### TASK TO COMPLETE
With the material below, print exactly the lines between the line holding "กระดานสนทนา (266, 144)" and the line holding "[Close] (340, 35)", inclusive. Add nothing else.
======== MATERIAL PROVIDED
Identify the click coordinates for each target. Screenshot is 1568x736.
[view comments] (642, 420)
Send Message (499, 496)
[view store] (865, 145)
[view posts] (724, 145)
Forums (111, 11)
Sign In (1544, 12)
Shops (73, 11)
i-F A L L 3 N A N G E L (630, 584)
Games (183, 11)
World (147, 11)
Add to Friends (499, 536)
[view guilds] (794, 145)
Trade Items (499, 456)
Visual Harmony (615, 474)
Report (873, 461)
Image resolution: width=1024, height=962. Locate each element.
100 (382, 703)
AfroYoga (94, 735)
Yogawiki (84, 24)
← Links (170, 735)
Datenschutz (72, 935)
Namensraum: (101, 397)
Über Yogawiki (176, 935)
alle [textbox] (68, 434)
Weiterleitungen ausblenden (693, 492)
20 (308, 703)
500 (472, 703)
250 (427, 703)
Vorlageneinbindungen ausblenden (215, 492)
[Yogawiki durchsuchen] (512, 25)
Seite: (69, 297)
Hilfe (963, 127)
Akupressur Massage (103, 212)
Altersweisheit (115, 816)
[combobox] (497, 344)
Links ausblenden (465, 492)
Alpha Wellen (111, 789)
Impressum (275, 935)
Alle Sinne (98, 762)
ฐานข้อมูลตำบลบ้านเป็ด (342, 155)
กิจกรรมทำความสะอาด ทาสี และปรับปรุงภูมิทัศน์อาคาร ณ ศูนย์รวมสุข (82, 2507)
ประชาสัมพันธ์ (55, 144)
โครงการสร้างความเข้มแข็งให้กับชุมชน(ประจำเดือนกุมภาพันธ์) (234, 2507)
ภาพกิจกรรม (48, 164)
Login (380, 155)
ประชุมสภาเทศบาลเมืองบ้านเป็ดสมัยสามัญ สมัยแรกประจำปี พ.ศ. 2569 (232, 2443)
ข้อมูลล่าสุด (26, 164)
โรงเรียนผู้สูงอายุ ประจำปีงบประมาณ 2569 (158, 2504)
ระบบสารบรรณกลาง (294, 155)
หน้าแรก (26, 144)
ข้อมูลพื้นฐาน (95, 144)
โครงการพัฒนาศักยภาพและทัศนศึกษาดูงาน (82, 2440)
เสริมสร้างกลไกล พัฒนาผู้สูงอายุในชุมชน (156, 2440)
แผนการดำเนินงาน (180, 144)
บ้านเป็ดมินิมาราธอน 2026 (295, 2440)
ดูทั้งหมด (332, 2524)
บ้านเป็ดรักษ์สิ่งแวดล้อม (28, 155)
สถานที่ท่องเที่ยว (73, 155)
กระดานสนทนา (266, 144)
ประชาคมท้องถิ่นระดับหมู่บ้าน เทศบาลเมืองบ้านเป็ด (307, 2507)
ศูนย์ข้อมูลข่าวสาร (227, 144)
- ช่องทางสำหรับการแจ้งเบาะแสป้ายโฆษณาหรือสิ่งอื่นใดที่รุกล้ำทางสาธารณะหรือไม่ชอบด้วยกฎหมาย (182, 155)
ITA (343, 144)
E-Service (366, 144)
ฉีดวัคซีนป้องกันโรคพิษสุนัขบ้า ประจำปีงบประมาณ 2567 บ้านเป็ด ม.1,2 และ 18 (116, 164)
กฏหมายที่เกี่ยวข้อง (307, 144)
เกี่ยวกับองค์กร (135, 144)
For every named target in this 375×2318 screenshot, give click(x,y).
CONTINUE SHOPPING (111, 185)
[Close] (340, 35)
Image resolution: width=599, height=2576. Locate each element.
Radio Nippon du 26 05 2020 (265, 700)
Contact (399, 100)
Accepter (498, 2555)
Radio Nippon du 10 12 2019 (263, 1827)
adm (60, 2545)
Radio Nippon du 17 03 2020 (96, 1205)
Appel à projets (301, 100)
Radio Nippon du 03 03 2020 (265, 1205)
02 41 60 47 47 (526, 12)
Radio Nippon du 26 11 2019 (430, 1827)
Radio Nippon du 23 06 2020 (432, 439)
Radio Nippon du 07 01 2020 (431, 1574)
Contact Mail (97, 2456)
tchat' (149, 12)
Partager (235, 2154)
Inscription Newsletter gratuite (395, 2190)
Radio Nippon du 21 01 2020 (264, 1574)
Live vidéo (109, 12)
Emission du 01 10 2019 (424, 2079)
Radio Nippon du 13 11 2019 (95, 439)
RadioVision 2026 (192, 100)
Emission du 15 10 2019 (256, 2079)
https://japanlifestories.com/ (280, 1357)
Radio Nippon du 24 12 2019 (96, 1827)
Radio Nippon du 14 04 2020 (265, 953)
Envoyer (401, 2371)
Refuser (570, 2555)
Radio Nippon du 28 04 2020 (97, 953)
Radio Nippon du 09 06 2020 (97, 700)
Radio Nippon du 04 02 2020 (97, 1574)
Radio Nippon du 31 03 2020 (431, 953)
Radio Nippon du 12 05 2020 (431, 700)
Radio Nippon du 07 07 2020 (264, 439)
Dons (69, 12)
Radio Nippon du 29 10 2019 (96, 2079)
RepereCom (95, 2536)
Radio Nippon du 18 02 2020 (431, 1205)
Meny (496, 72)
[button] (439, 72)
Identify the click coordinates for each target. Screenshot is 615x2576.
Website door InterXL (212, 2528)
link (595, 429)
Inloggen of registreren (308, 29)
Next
================
### ANSWER BOX
กระดานสนทนา (266, 144)
ประชาคมท้องถิ่นระดับหมู่บ้าน เทศบาลเมืองบ้านเป็ด (307, 2507)
ศูนย์ข้อมูลข่าวสาร (227, 144)
- ช่องทางสำหรับการแจ้งเบาะแสป้ายโฆษณาหรือสิ่งอื่นใดที่รุกล้ำทางสาธารณะหรือไม่ชอบด้วยกฎหมาย (182, 155)
ITA (343, 144)
E-Service (366, 144)
ฉีดวัคซีนป้องกันโรคพิษสุนัขบ้า ประจำปีงบประมาณ 2567 บ้านเป็ด ม.1,2 และ 18 (116, 164)
กฏหมายที่เกี่ยวข้อง (307, 144)
เกี่ยวกับองค์กร (135, 144)
For every named target in this 375×2318 screenshot, give click(x,y).
CONTINUE SHOPPING (111, 185)
[Close] (340, 35)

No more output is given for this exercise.